*YOUR ASSIGNMENT:* Which lines run from the one containing "持久係数を使って10km、ハー" to the end of the listing below? Write them out exactly, both ends included, with nothing else.

++++ DATA EXTRACT ++++

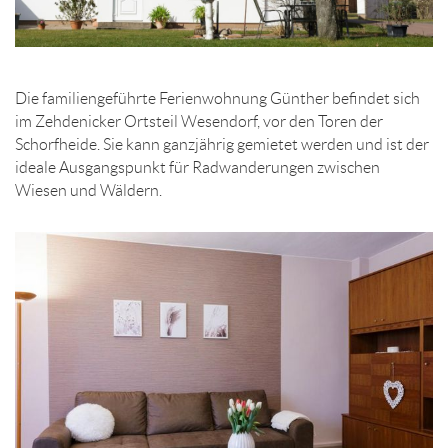
Die familiengeführte Ferienwohnung Günther befindet sich
im Zehdenicker Ortsteil Wesendorf, vor den Toren der
Schorfheide. Sie kann ganzjährig gemietet werden und ist der
ideale Ausgangspunkt für Radwanderungen zwischen
Wiesen und Wäldern.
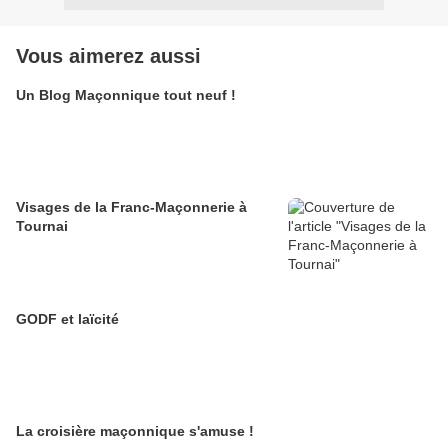
Vous aimerez aussi
Un Blog Maçonnique tout neuf !
Visages de la Franc-Maçonnerie à
Tournai
GODF et laïcité
La croisière maçonnique s'amuse !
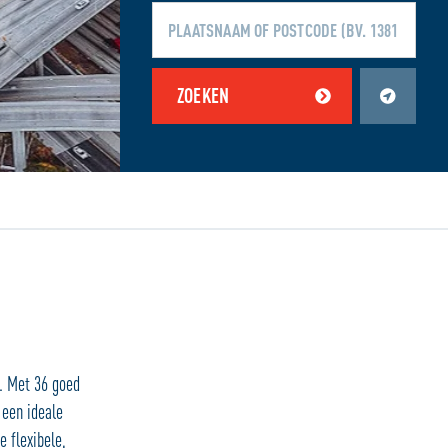
ZOEKEN
en zijn uitgeschakeld.
Schakel jouw locatiediensten in om deze functie te gebruiken.
. Met 36 goed
 een ideale
e flexibele,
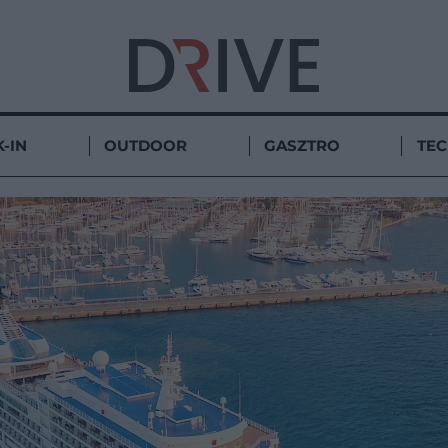
-IN
OUTDOOR
GASZTRO
TE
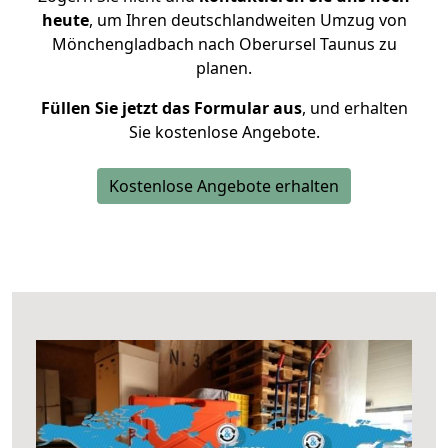
heute
, um Ihren deutschlandweiten Umzug von
Mönchengladbach nach Oberursel Taunus zu
planen.
Füllen Sie jetzt das Formular aus
, und erhalten
Sie kostenlose Angebote.
Kostenlose Angebote erhalten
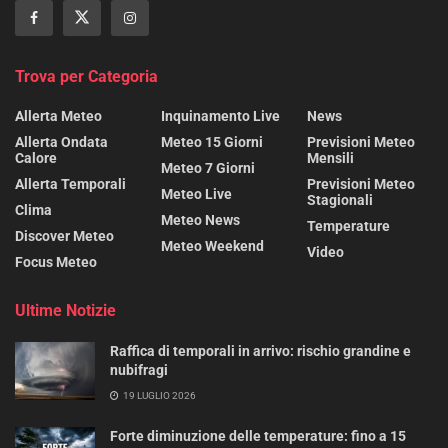
Trova per Categoria
Allerta Meteo
Inquinamento Live
News
Allerta Ondata
Meteo 15 Giorni
Previsioni Meteo
Calore
Mensili
Meteo 7 Giorni
Allerta Temporali
Previsioni Meteo
Meteo Live
Stagionali
Clima
Meteo News
Temperature
Discover Meteo
Meteo Weekend
Video
Focus Meteo
Ultime Notizie
Raffica di temporali in arrivo: rischio grandine e
nubifragi
19 LUGLIO 2026
Forte diminuzione delle temperature: fino a 15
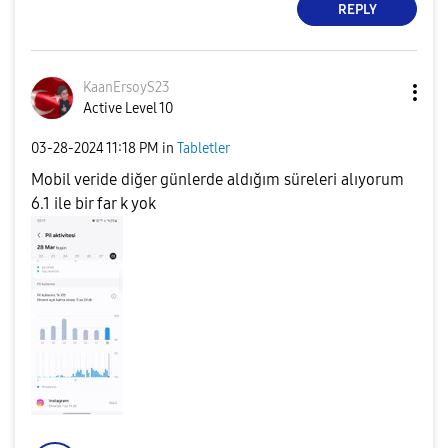
REPLY
KaanErsoyS23
Active Level 10
‎03-28-2024
11:18 PM
in
Tabletler
Mobil veride diğer günlerde aldığım süreleri alıyorum
6.1 ile bir far k yok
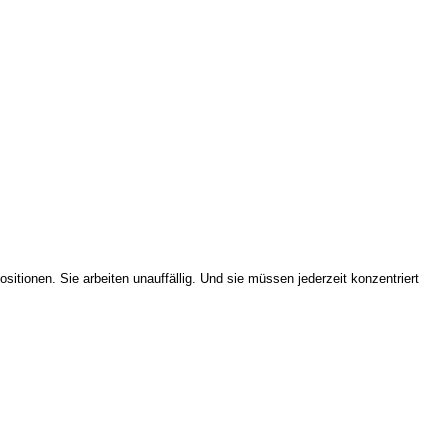
sitionen. Sie arbeiten unauffällig. Und sie müssen jederzeit konzentriert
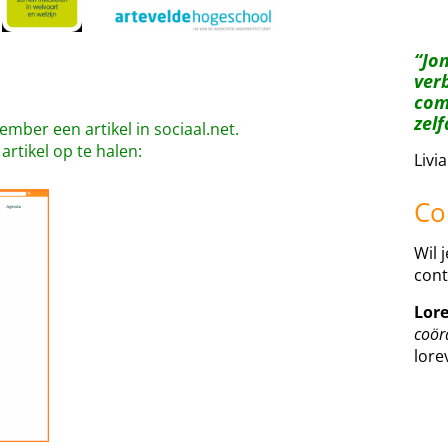
“Jon
ver
com
zelf
ember een artikel in sociaal.net.
rtikel op te halen:
Livi
Co
Wil 
cont
Lor
coör
lor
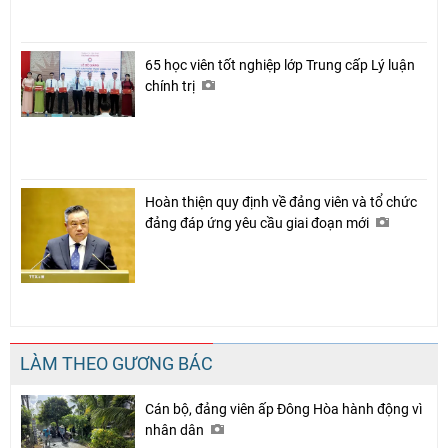
65 học viên tốt nghiệp lớp Trung cấp Lý luận
chính trị
Hoàn thiện quy định về đảng viên và tổ chức
đảng đáp ứng yêu cầu giai đoạn mới
LÀM THEO GƯƠNG BÁC
Cán bộ, đảng viên ấp Đông Hòa hành động vì
nhân dân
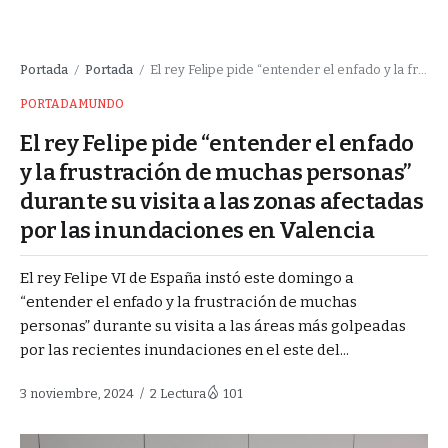
Portada
Portada
El rey Felipe pide “entender el enfado y la frustración de muchas personas” durante su visita a las zonas afectadas por las inundaciones en Valencia
/
/
PORTADA
MUNDO
El rey Felipe pide “entender el enfado
y la frustración de muchas personas”
durante su visita a las zonas afectadas
por las inundaciones en Valencia
El rey Felipe VI de España instó este domingo a
“entender el enfado y la frustración de muchas
personas” durante su visita a las áreas más golpeadas
por las recientes inundaciones en el este del...
3 noviembre, 2024
2 Lectura
101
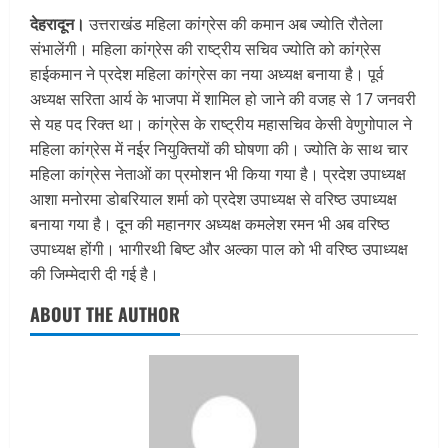
देहरादून।
उत्तराखंड महिला कांग्रेस की कमान अब ज्योति रौतेला
संभालेंगी। महिला कांग्रेस की राष्ट्रीय सचिव ज्योति को कांग्रेस
हाईकमान ने प्रदेश महिला कांग्रेस का नया अध्यक्ष बनाया है। पूर्व
अध्यक्ष सरिता आर्य के भाजपा में शामिल हो जाने की वजह से 17 जनवरी
से यह पद रिक्त था। कांग्रेस के राष्ट्रीय महासचिव केसी वेणुगोपाल ने
महिला कांग्रेस में नई्र नियुक्तियों की घोषणा की। ज्योति के साथ चार
महिला कांग्रेस नेताओं का प्रमोशन भी किया गया है। प्रदेश उपाध्यक्ष
आशा मनोरमा डोबरियाल शर्मा को प्रदेश उपाध्यक्ष से वरिष्ठ उपाध्यक्ष
बनाया गया है। दून की महानगर अध्यक्ष कमलेश रमन भी अब वरिष्ठ
उपाध्यक्ष होंगी। भागीरथी बिष्ट और अल्का पाल को भी वरिष्ठ उपाध्यक्ष
की जिम्मेदारी दी गई है।
ABOUT THE AUTHOR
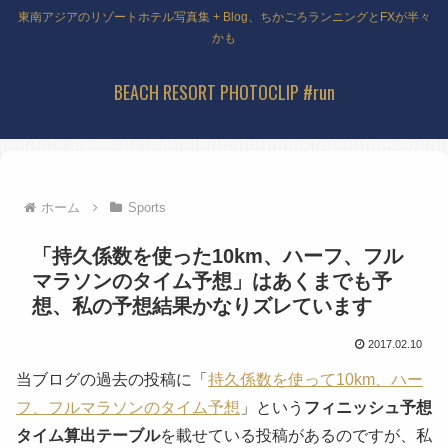
東南アジアのリゾートホテル写真集 + Blog、ちかごろランニングとFXが半々
かも
BEACH RESORT PHOTOCLIP #run
ホーム
Sports
「持久係数を使った10km、ハーフ、フル
マラソンのタイム予想」はあくまでも予
想、私の予想結果かなりズレています
2017.02.10
当ブログの過去の投稿に「
持久係数を使って10km、ハー
フ、フルマラソンのタイム予想
」という
フィニッシュ予想
タイム算出テーブル
を載せている投稿があるのですが、私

++++

*ANSWER FOR THE TASK:*
持久係数を使って10km、ハー
フ、フルマラソンのタイム予想
」という
フィニッシュ予想
タイム算出テーブル
を載せている投稿があるのですが、私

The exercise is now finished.